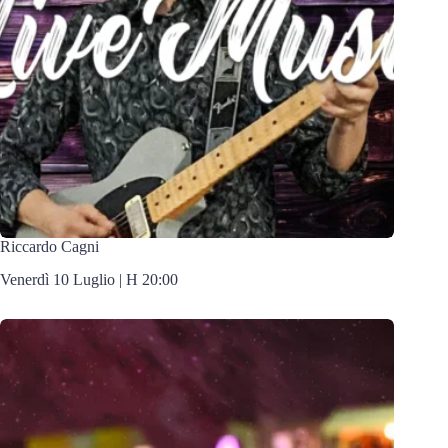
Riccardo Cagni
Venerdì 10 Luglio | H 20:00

--

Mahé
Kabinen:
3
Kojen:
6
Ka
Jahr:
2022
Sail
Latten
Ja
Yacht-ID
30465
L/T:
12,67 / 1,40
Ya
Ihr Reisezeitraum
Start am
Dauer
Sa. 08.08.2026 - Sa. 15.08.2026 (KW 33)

• _WHAT NEEDS TO BE DONE_: Starting at the line above that contains "12,67 / 1,40", repeat each line exactly up to and including the line that contains "Sa. 08.08.2026 - Sa. 15.08.2026 (KW 33)", and stop there.

• _THE ANSWER_:
12,67 / 1,40
Ya
Ihr Reisezeitraum
Start am
Dauer
Sa. 08.08.2026 - Sa. 15.08.2026 (KW 33)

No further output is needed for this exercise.